Two types of surface buoys are used in the selected sites: Oceanor Wavescan at Athos, E1M3A and Pylos (figure 1, locations 1, 2, 7) and Oceanor SeaWatch at Kalamata, Lesvos, Mykonos, Petrokaravo, Santorini, Zakynthos and Skyros (figure 1, locations: 3, 4, 5, 6, 8, 9, 10). Wavescan buoyFootnote 1 is a metocean data collection buoy that provides wave height, wave direction and meteorological parameters, sea surface temperature, salinity and temperature profiles. It is the ideal buoy for deep-water measurements, remote locations and strong current conditions. The buoy can also be fitted with numerous other sensors, to satisfy the scientist’s specific configuration needs, such as oxygen, hydrocarbon, gamma radiation measurement and an optical sensor for algae detection. Seawatch buoyFootnote 2 is a multi-sensor wave directional data buoy capable of measuring wave height and direction, ocean current speed and direction, meteorological parameters, sea surface temperature, salinity and temperature and salinity profiles. As a vertically stabilised buoy with low pitch/roll motion, it is ideally suited for wave, current and wind measurements in shallow water depth up to 500 m. For water quality measurement, the buoy can be fitted with numerous other sensors, satisfying the customer’s specific configuration needs, such as oxygen, hydrocarbon, gamma radiation measurement and an optical sensor for algae detection.

The data collection buoys used at the aforementioned sites are shown in figure 2. These buoys were instrumented to measure the air-pressure, air-temperature, wind speed and direction, wave height, period and direction, sea surface salinity and temperature, surface current speed and direction. The anemometer used in both types of buoys is the Young 04106 (four-blade propeller anemometer).

Figure 2
figure 2

Views of the Oceanor Wavescan (a) and Oceanor SeaWatch (b) instrumented buoys used at these stations.

The Aegean Sea, an arm of the Mediterranean Sea, is located between the Greek peninsula on the west and Asia Minor on the east, while the island of Crete can be taken as marking its boundary on the south. The Aegean is connected through the straits of the Dardanelles, the Sea of Marmara, and the Bosporus to the Black Sea. It contains more than 3000 islands, with Crete as its largest island and is considered as the home of the earliest European civilization. The Aegean Sea covers about 214,000 km2 in area, and measures about 610 km longitudinally and 300 km latitudinally. The sea’s maximum depth is 3543 m east of Crete. It also has a good connection to the Ionian Sea to the west, mainly, through the strait lying between the Peloponnese peninsula of Greece and Crete. The rocks making up the floor of the Aegean are mainly limestone, though often greatly altered by volcanic activity that has convulsed the region in relatively recent geologic times.

The Ionian Sea is also an arm of the Mediterranean Sea, south of the Adriatic Sea. It is bounded by southern Italy, including Calabria, Sicily and the Salento peninsula to the west, and by southwestern Albania and Greek peninsula to the east, containing a large number of Greek islands.

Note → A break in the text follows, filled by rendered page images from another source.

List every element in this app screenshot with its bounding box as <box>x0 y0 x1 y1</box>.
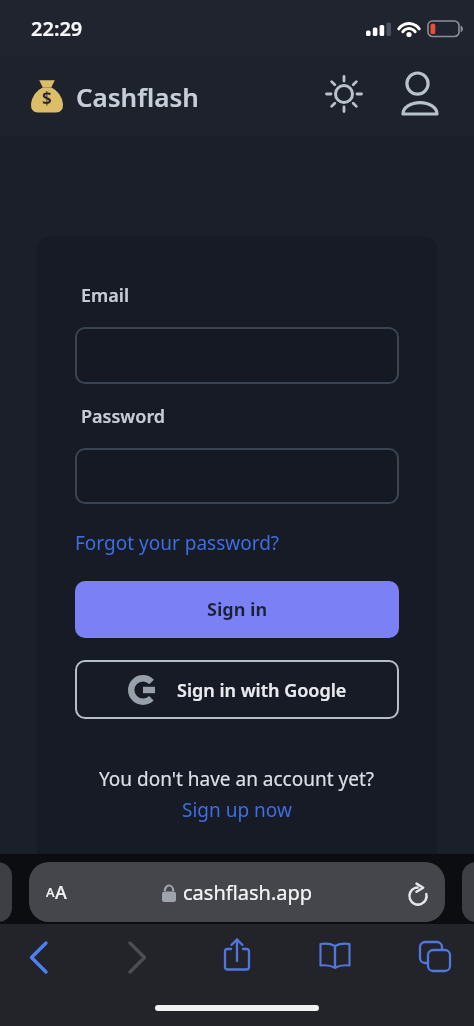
button[interactable] <box>118 936 158 980</box>
staticText: Sign in <box>207 597 268 622</box>
staticText: cashflash.app <box>183 879 313 906</box>
button[interactable]: Sign up now <box>182 797 292 823</box>
staticText: Sign in with Google <box>177 678 347 703</box>
button[interactable]: Forgot your password? <box>0 0 205 26</box>
button[interactable] <box>75 448 399 504</box>
button[interactable]: Sign in with Google <box>75 660 399 719</box>
button[interactable] <box>315 937 355 977</box>
staticText: Email <box>81 283 130 308</box>
staticText: $ <box>42 87 52 110</box>
button[interactable] <box>18 936 58 980</box>
staticText: A <box>55 880 67 905</box>
button[interactable] <box>75 327 399 384</box>
button[interactable] <box>324 74 364 114</box>
button[interactable]: Cashflash <box>0 0 123 35</box>
button[interactable]: Sign in <box>75 581 399 638</box>
button[interactable] <box>217 936 257 980</box>
staticText: A <box>46 883 55 901</box>
staticText: You don't have an account yet? <box>99 766 375 792</box>
button[interactable] <box>396 68 440 118</box>
button[interactable] <box>417 938 457 978</box>
staticText: Password <box>81 404 166 429</box>
button[interactable] <box>405 883 431 909</box>
button[interactable]: A <box>29 862 445 922</box>
staticText: 22:29 <box>31 15 83 42</box>
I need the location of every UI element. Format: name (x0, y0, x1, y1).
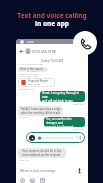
staticText: PDF 1.2 MB (28, 83, 41, 86)
staticText: Today 10:24 AM (41, 59, 64, 63)
button[interactable]: Financial Report (18, 78, 55, 87)
staticText: +1 (312) 555-0198 • SMS (19, 63, 44, 66)
staticText: Here is the report you asked for. (20, 67, 46, 72)
button[interactable]: Call (73, 31, 97, 55)
button[interactable]: Attachment option 3 (40, 178, 45, 183)
button[interactable]: Play voice message (26, 132, 85, 143)
button[interactable]: Your revenue should be in the same ballp… (18, 148, 66, 158)
staticText: 10:31 AM (19, 159, 29, 162)
button[interactable]: Yes, we confirm the changes and request … (44, 117, 85, 127)
staticText: 10:28 AM (19, 116, 29, 119)
button[interactable]: Really? I was expecting a reply after th… (18, 106, 63, 116)
staticText: (312)-555-0198 (32, 49, 56, 54)
button[interactable]: Back (19, 49, 24, 54)
staticText: Great. I am going through it now and wil… (42, 91, 83, 102)
button[interactable]: Record voice message (77, 168, 82, 173)
staticText: Financial Report (28, 79, 49, 83)
staticText: 1:38 (76, 136, 82, 140)
staticText: 10:30 AM ✓ (73, 128, 85, 131)
staticText: Attachment • 1 file (19, 75, 38, 78)
staticText: Write a text message (20, 168, 56, 173)
button[interactable]: Attachment option 2 (30, 178, 35, 183)
staticText: Text and voice calling (17, 11, 87, 20)
staticText: in one app (35, 19, 69, 28)
staticText: Your revenue should be in the same ballp… (22, 149, 62, 157)
staticText: Yes, we confirm the changes and request … (46, 117, 83, 127)
staticText: 10:27 AM ✓ (73, 103, 85, 106)
button[interactable]: Here is the report you asked for. (18, 67, 48, 72)
button[interactable]: Attachment option 1 (20, 178, 25, 183)
staticText: Sent 10:25 AM (19, 88, 34, 91)
staticText: Delivered 10:24 AM (19, 73, 39, 76)
staticText: Really? I was expecting a reply after th… (21, 107, 61, 115)
button[interactable]: Great. I am going through it now and wil… (40, 91, 85, 102)
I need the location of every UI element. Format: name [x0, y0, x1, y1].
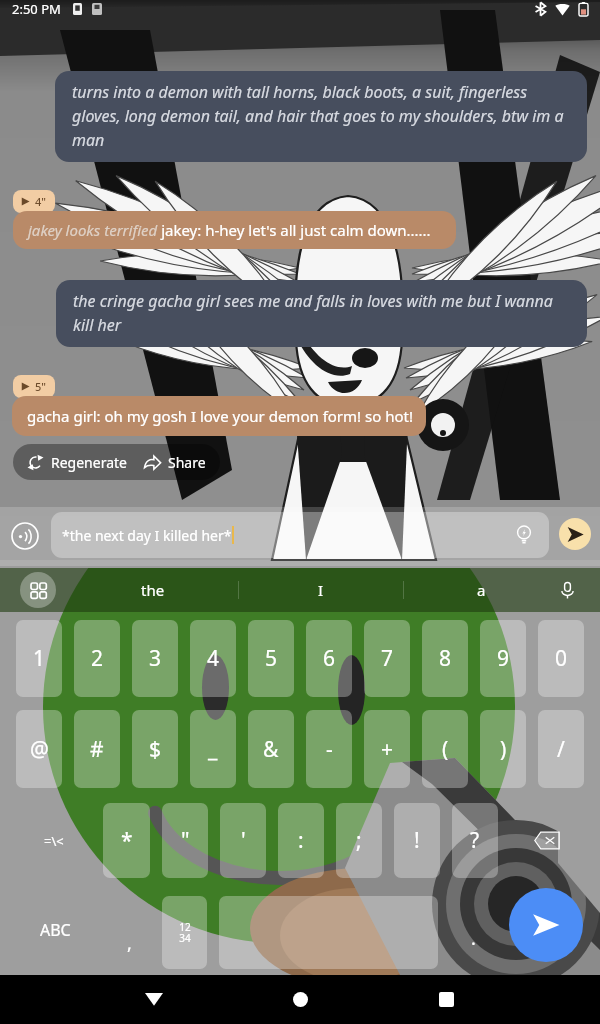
staticText: the: [141, 580, 165, 600]
button[interactable]: 12 34: [162, 896, 207, 969]
staticText: ABC: [40, 919, 71, 941]
button[interactable]: Voice typing: [547, 570, 587, 610]
staticText: the cringe gacha girl sees me and falls …: [73, 290, 572, 336]
button[interactable]: Recent apps: [424, 977, 468, 1021]
staticText: 5": [35, 379, 47, 394]
staticText: ': [241, 826, 246, 855]
button[interactable]: 8: [422, 620, 468, 697]
button[interactable]: ): [480, 710, 526, 788]
staticText: 2:50 PM: [12, 0, 61, 18]
staticText: =\<: [44, 832, 64, 850]
staticText: turns into a demon with tall horns, blac…: [72, 81, 572, 151]
button[interactable]: ABC: [10, 891, 100, 968]
button[interactable]: Home: [278, 977, 322, 1021]
staticText: 6: [323, 644, 336, 673]
staticText: a: [477, 580, 486, 600]
staticText: ,: [127, 931, 132, 956]
staticText: &: [263, 735, 279, 764]
staticText: 7: [381, 644, 394, 673]
button[interactable]: ,: [102, 891, 157, 968]
staticText: !: [414, 826, 420, 855]
staticText: 1: [33, 644, 46, 673]
staticText: @: [30, 735, 49, 764]
button[interactable]: 0: [538, 620, 584, 697]
staticText: Regenerate: [51, 453, 127, 472]
button[interactable]: Share: [144, 453, 206, 472]
button[interactable]: &: [248, 710, 294, 788]
staticText: #: [90, 735, 104, 764]
button[interactable]: Send: [559, 518, 591, 550]
button[interactable]: turns into a demon with tall horns, blac…: [55, 71, 587, 162]
staticText: 9: [497, 644, 510, 673]
staticText: Share: [168, 453, 206, 472]
staticText: 4: [207, 644, 220, 673]
button[interactable]: /: [538, 710, 584, 788]
staticText: /: [557, 735, 565, 764]
staticText: jakey looks terrified jakey: h-hey let's…: [28, 220, 431, 240]
staticText: ?: [470, 826, 480, 855]
button[interactable]: *: [103, 803, 150, 878]
button[interactable]: ?: [452, 803, 498, 878]
button[interactable]: Space: [219, 896, 438, 969]
button[interactable]: !: [394, 803, 440, 878]
button[interactable]: jakey looks terrified jakey: h-hey let's…: [13, 211, 456, 249]
button[interactable]: 6: [306, 620, 352, 697]
button[interactable]: 3: [132, 620, 178, 697]
staticText: *: [121, 826, 133, 855]
button[interactable]: Backspace: [510, 803, 584, 878]
button[interactable]: 1: [16, 620, 62, 697]
button[interactable]: the cringe gacha girl sees me and falls …: [56, 280, 587, 347]
button[interactable]: (: [422, 710, 468, 788]
staticText: ): [500, 735, 507, 764]
button[interactable]: Keyboard menu: [20, 572, 56, 608]
button[interactable]: 7: [364, 620, 410, 697]
staticText: 12 34: [179, 920, 191, 945]
button[interactable]: 4: [190, 620, 236, 697]
staticText: ;: [356, 826, 362, 855]
staticText: 3: [149, 644, 162, 673]
staticText: (: [442, 735, 449, 764]
staticText: 0: [555, 644, 568, 673]
staticText: -: [326, 735, 333, 764]
button[interactable]: Suggestions: [509, 520, 539, 550]
button[interactable]: @: [16, 710, 62, 788]
button[interactable]: 4": [13, 190, 55, 213]
button[interactable]: +: [364, 710, 410, 788]
button[interactable]: $: [132, 710, 178, 788]
staticText: 4": [35, 194, 47, 209]
button[interactable]: 5": [13, 375, 55, 398]
button[interactable]: Voice input: [9, 520, 41, 552]
button[interactable]: Regenerate: [27, 453, 127, 472]
button[interactable]: ": [162, 803, 208, 878]
button[interactable]: :: [278, 803, 324, 878]
staticText: 5: [265, 644, 278, 673]
button[interactable]: .: [448, 891, 498, 968]
staticText: 8: [439, 644, 452, 673]
staticText: .: [471, 926, 476, 951]
button[interactable]: _: [190, 710, 236, 788]
button[interactable]: ;: [336, 803, 382, 878]
button[interactable]: #: [74, 710, 120, 788]
staticText: $: [149, 735, 162, 764]
staticText: I: [318, 580, 324, 600]
button[interactable]: 9: [480, 620, 526, 697]
staticText: 2: [91, 644, 104, 673]
button[interactable]: 5: [248, 620, 294, 697]
button[interactable]: =\<: [16, 803, 91, 878]
staticText: _: [208, 735, 218, 764]
button[interactable]: gacha girl: oh my gosh I love your demon…: [12, 396, 426, 436]
button[interactable]: Back: [132, 977, 176, 1021]
button[interactable]: 2: [74, 620, 120, 697]
staticText: gacha girl: oh my gosh I love your demon…: [27, 406, 413, 426]
button[interactable]: -: [306, 710, 352, 788]
staticText: :: [298, 826, 304, 855]
staticText: ": [181, 826, 190, 855]
staticText: +: [381, 735, 394, 764]
button[interactable]: *the next day I killed her*: [51, 512, 549, 558]
button[interactable]: Enter: [509, 888, 583, 962]
staticText: *the next day I killed her*: [62, 526, 232, 545]
button[interactable]: ': [220, 803, 266, 878]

It is connected with the Adriatic Sea to the north by the Strait of Taranto. The sea is one of the most seismic areas in the world.

North winds prevail in the Aegean Sea, although from the end of September to the end of May, during the mild winter season, these winds alternate with southwesterlies. The Etesians are the strong, dry north winds of the Aegean Sea, which blow from about mid-May to mid-September. The barometric conditions that cause these prevailing winds are the existence of both high barometric pressures over the central Balkans and low pressures over Turkey (Akdaǧ et al. 2010). During hot summer days, they are at their strongest in the afternoon and often die down at night, but sometimes these winds last for days without a break. Similar winds blow in the Adriatic and Ionian regions. In the northern Aegean Sea, the Etesians blow as winds of northeasterly to northerly direction. Moving south, in the central Aegean, they blow as winds of northerly direction, while, in the southern Aegean, the Cretan and the Carpathian Sea, they blow as northwesterlies. The same winds blow in Cyprus as westerlies to southwesterlies, being more humid (Incecik and Erdogmus, 1995; Poulos et al. 1997; Klaić et al. 2009; Borhan, 1998; Hamad et al. 2006).

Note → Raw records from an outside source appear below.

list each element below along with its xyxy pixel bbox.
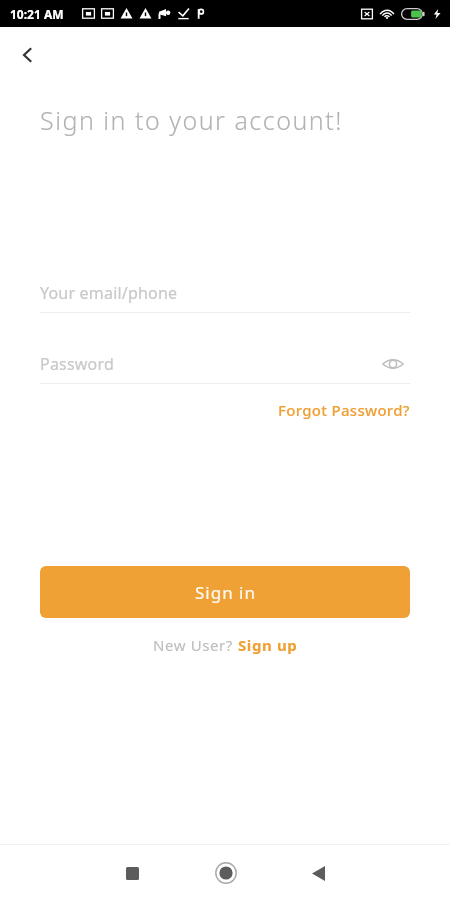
- button[interactable]: Show password: [376, 347, 410, 381]
- button[interactable]: Recents: [86, 849, 179, 897]
- staticText: Your email/phone: [40, 282, 178, 304]
- button[interactable]: Password: [40, 353, 114, 375]
- button[interactable]: Your email/phone: [40, 273, 410, 313]
- button[interactable]: Back: [272, 849, 365, 897]
- staticText: Sign in to your account!: [40, 103, 343, 137]
- button[interactable]: Sign up: [238, 635, 298, 655]
- staticText: 10:21 AM: [10, 6, 64, 22]
- staticText: Sign up: [238, 635, 298, 655]
- button[interactable]: Home: [179, 849, 272, 897]
- staticText: Forgot Password?: [278, 400, 410, 420]
- staticText: New User?: [153, 635, 238, 655]
- button[interactable]: Sign in: [40, 566, 410, 618]
- button[interactable]: Forgot Password?: [278, 396, 410, 424]
- staticText: Sign in: [195, 581, 256, 604]
- button[interactable]: Back: [0, 27, 56, 83]
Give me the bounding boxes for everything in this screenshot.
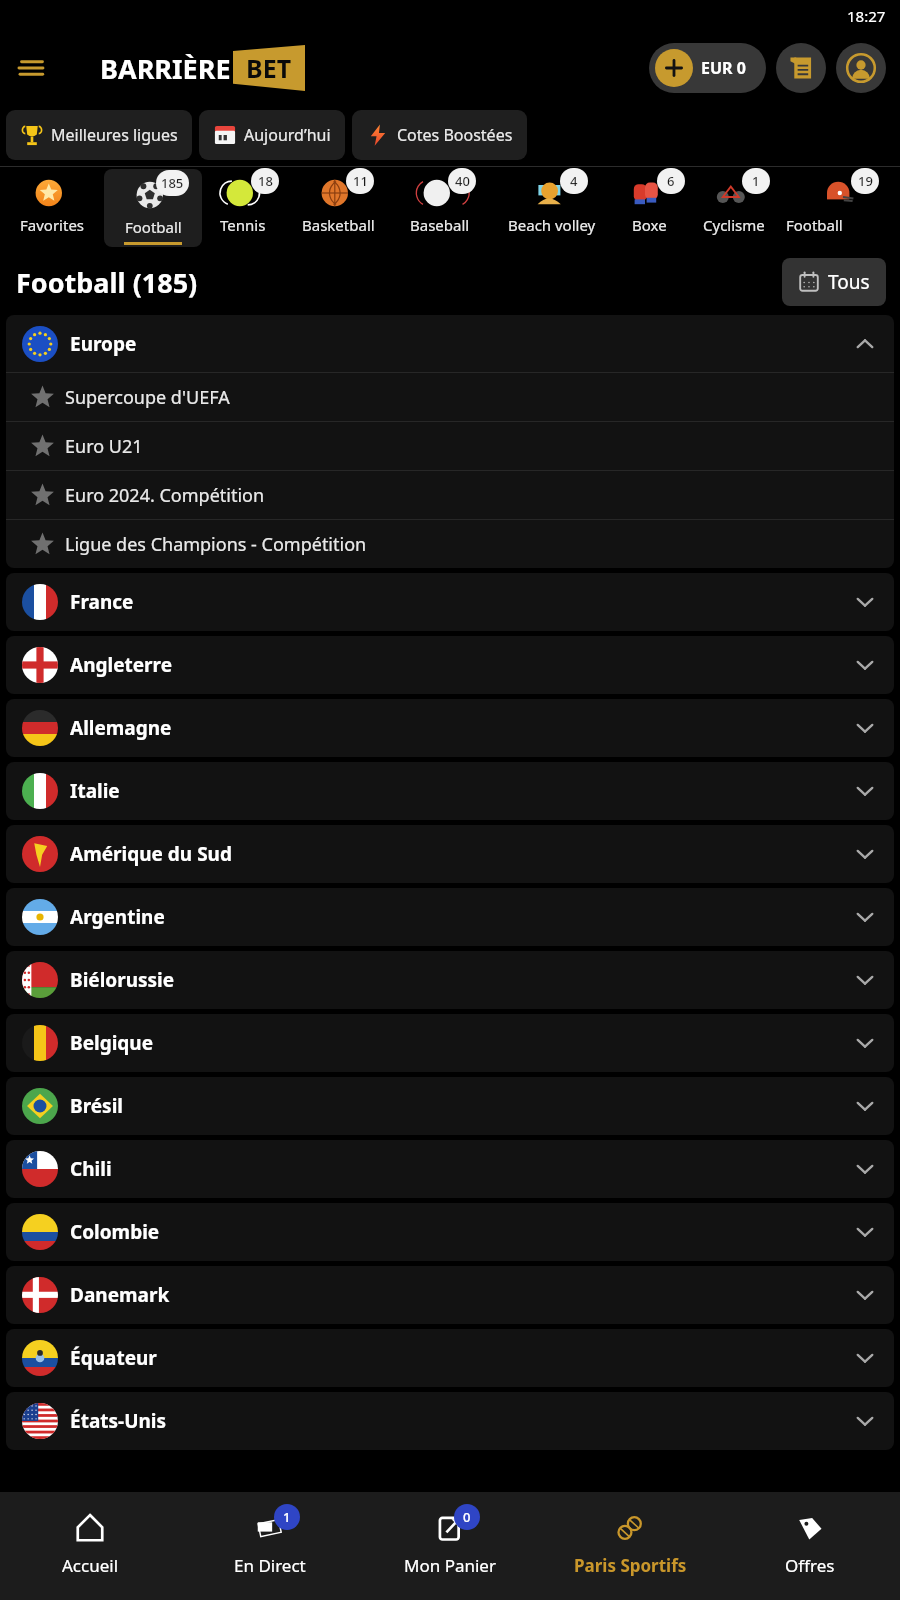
button[interactable]: Meilleures ligues — [6, 110, 192, 160]
staticText: Tous — [828, 269, 870, 295]
staticText: Euro U21 — [65, 434, 143, 459]
button[interactable]: Euro 2024. Compétition — [6, 471, 894, 519]
staticText: Football américai — [786, 215, 900, 235]
button[interactable]: EUR 0 — [649, 43, 766, 93]
staticText: Mon Panier — [404, 1554, 496, 1577]
button[interactable]: 0 — [360, 1492, 540, 1600]
staticText: 0 — [463, 1508, 471, 1526]
button[interactable]: Amérique du Sud — [6, 825, 894, 883]
button[interactable]: 4 — [488, 167, 616, 249]
staticText: Danemark — [70, 1282, 170, 1308]
button[interactable]: Allemagne — [6, 699, 894, 757]
button[interactable]: Ligue des Champions - Compétition — [6, 520, 894, 568]
staticText: Football (185) — [16, 264, 198, 301]
staticText: Angleterre — [70, 652, 173, 678]
button[interactable]: Menu — [10, 46, 54, 90]
staticText: France — [70, 589, 134, 615]
staticText: États-Unis — [70, 1408, 167, 1434]
staticText: Italie — [70, 778, 120, 804]
button[interactable]: Italie — [6, 762, 894, 820]
button[interactable]: Supercoupe d'UEFA — [6, 373, 894, 421]
staticText: Supercoupe d'UEFA — [65, 385, 230, 410]
button[interactable]: 11 — [284, 167, 392, 249]
staticText: Boxe — [632, 215, 667, 235]
button[interactable]: Biélorussie — [6, 951, 894, 1009]
staticText: Offres — [785, 1554, 835, 1577]
button[interactable]: Euro U21 — [6, 422, 894, 470]
staticText: Biélorussie — [70, 967, 175, 993]
staticText: 11 — [353, 172, 368, 190]
staticText: Belgique — [70, 1030, 154, 1056]
staticText: Allemagne — [70, 715, 172, 741]
button[interactable]: France — [6, 573, 894, 631]
staticText: En Direct — [234, 1554, 306, 1577]
button[interactable]: Colombie — [6, 1203, 894, 1261]
button[interactable]: Argentine — [6, 888, 894, 946]
button[interactable]: 1 — [180, 1492, 360, 1600]
staticText: Europe — [70, 331, 137, 357]
staticText: Aujourd’hui — [244, 124, 331, 146]
staticText: Baseball — [410, 215, 470, 235]
button[interactable]: Équateur — [6, 1329, 894, 1387]
button[interactable]: 185 — [104, 169, 202, 247]
button[interactable]: Bet slip — [776, 43, 826, 93]
button[interactable]: Accueil — [0, 1492, 180, 1600]
staticText: BET — [246, 51, 292, 85]
staticText: Brésil — [70, 1093, 123, 1119]
staticText: Ligue des Champions - Compétition — [65, 532, 367, 557]
button[interactable]: Account — [836, 43, 886, 93]
button[interactable]: Brésil — [6, 1077, 894, 1135]
staticText: Amérique du Sud — [70, 841, 232, 867]
button[interactable]: Chili — [6, 1140, 894, 1198]
staticText: Colombie — [70, 1219, 160, 1245]
staticText: Euro 2024. Compétition — [65, 483, 265, 508]
button[interactable]: Cotes Boostées — [352, 110, 527, 160]
staticText: 185 — [161, 174, 184, 192]
button[interactable]: Offres — [720, 1492, 900, 1600]
staticText: Cyclisme — [703, 215, 765, 235]
button[interactable]: Favorites — [0, 167, 104, 249]
button[interactable]: 18 — [202, 167, 284, 249]
button[interactable]: 40 — [392, 167, 488, 249]
staticText: 40 — [455, 172, 470, 190]
button[interactable]: Danemark — [6, 1266, 894, 1324]
staticText: 6 — [667, 172, 675, 190]
button[interactable]: Belgique — [6, 1014, 894, 1072]
staticText: Cotes Boostées — [397, 124, 513, 146]
button[interactable]: 6 — [616, 167, 682, 249]
button[interactable]: Angleterre — [6, 636, 894, 694]
staticText: Football — [125, 217, 182, 237]
staticText: Argentine — [70, 904, 165, 930]
staticText: Équateur — [70, 1345, 157, 1371]
button[interactable]: Tous — [782, 258, 886, 306]
staticText: Beach volley — [508, 215, 596, 235]
staticText: BARRIÈRE — [100, 50, 231, 87]
staticText: EUR 0 — [701, 57, 746, 79]
staticText: Tennis — [220, 215, 266, 235]
button[interactable]: 1 — [682, 167, 786, 249]
button[interactable]: Paris Sportifs — [540, 1492, 720, 1600]
staticText: Basketball — [302, 215, 375, 235]
staticText: 1 — [283, 1508, 291, 1526]
staticText: 4 — [570, 172, 578, 190]
staticText: Meilleures ligues — [51, 124, 178, 146]
staticText: Favorites — [20, 215, 85, 235]
staticText: 19 — [858, 172, 873, 190]
staticText: Paris Sportifs — [574, 1554, 687, 1577]
staticText: 18:27 — [847, 6, 886, 26]
button[interactable]: Aujourd’hui — [199, 110, 345, 160]
button[interactable]: États-Unis — [6, 1392, 894, 1450]
button[interactable]: Europe — [6, 315, 894, 372]
staticText: Chili — [70, 1156, 112, 1182]
button[interactable]: 19 — [786, 167, 900, 249]
staticText: 1 — [752, 172, 760, 190]
staticText: Accueil — [62, 1554, 119, 1577]
staticText: 18 — [258, 172, 273, 190]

The tides of the Aegean basin seem to follow the movements of those in the eastern Mediterranean generally. Aegean currents generally are not smooth, whether considered from the viewpoint of either speed or direction. They are chiefly influenced by blowing winds. Water temperatures in the Aegean are influenced by the cold-water masses of low temperature that flow in from the Black Sea to the northeast. The sea surface temperature in the Aegean ranges from about 60°–77°F (16°–25°C), varying with location and time of year.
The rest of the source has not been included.